Le concept de guerre lui posait un problème. Rares étaient les anciens tirailleurs, ils parlaient peu et jamais aux enfants. Il lui restait le cinéma et les productions américaines à la gloire des GI. Il chérissait Aventures en Birmanie et L'enfer des hommes avec Audie Murphy, qu’il estimait méconnu. Cette débauche de métal, avions, chars et canons, effrayait les enfants. Leur langue ne possédait pas de mot pour les qualifier. Les anciens assuraient que les « machines » (en français) n’étaient pas des démons, le terme soussou le plus proche, mais que les hommes qui les montaient étaient possédés. Ils n’en étaient que plus terrifiés. Les vieux interdisaient les films aux plus jeunes.
L’indépendance coïncida avec un changement d’alliance. Du jour au lendemain, les bobines, en provenance de la capitale, devinrent russes et rarement sous-titrées. Ils s’extasièrent devant Lénine, l’Armée Rouge, la capitulation de Berlin… Le cuirassé Potemkine, l’Ivan le terrible de Serguei Eisenstein, l’immense Nikolaï Tcherkassov. Le régime s’apaisa. Ils découvrirent les non-alignés : des films arabes, latino-américains et indiens.
Imaginez une salle africaine. Des murs en terre battue, quelques tôles rouillées en guise de toit, la pluie annule les représentations, une odeur tenace d’urine. Des fauteuils au premier rang pour les vieux, ils contrôlent et coupent si nécessaire. Des bancs branlants pour les adultes. Les jeunes autour, assis ou debout. Nul besoin de publicité ou d’extraits des prochains films, le succès de l’unique séance hebdomadaire est assuré. Pas d’informations, le président préfère s’exprimer à la radio, le cinéma est fermé quand le Grand homme parle. Le cousin annonçait le programme la veille. Les jeunes rêvaient toute la soirée sur l’énoncé du titre…
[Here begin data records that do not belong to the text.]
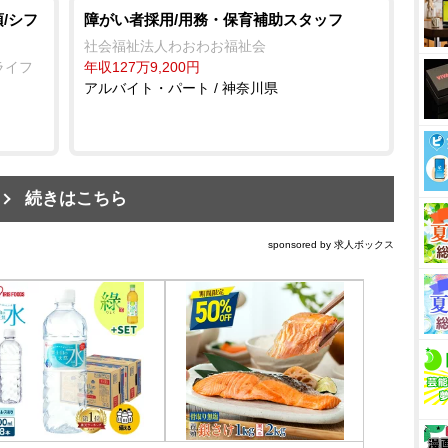
/シフ
障がい者採用/用務・保育補助スタッフ
社会福祉法人わおわお福祉会
ライフ
年収127万9,200円
アルバイト・パート / 神奈川県
続きはこちら
sponsored by 求人ボックス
Le jour se lève, si lentement. L’heure tant attendue survient. La salle se remplit, les poules s’échappent en piaillant. L’assemblée est sage, les vieux sont là. Le mécanicien lance le groupe électrogène et la pièce s’illumine. Que c’est beau un cinéma dans une ville sombre ! C’est unique. Si l’essence vient à manquer, les spectateurs seront invités à se cotiser. Ils payent toujours ! La tension monte. C’est parti. Les spectateurs participent. Le film peut se couper, les bobines manquer ou se mélanger, peu importe. La salle accompagne le héros, tremble pour la belle, conspue le méchant, chante au premier et seul baiser, censure oblige. La salle crie, pleure, chavire, joue. Un acteur peut transporter la foule et prétendre à dix rappels. La nuit est tombée, Fresnay aussi. Il restera pour tous, jusqu’à la prochaine séance, l’ami lointain et perdu.
Moussa a fui son pays. Attiré par Boëldieu, il a choisi Paris. Il a découvert les grands écrans, la couleur et la stéréo. Il n’a pas rencontré Fresnay, mais y est devenu mon ami.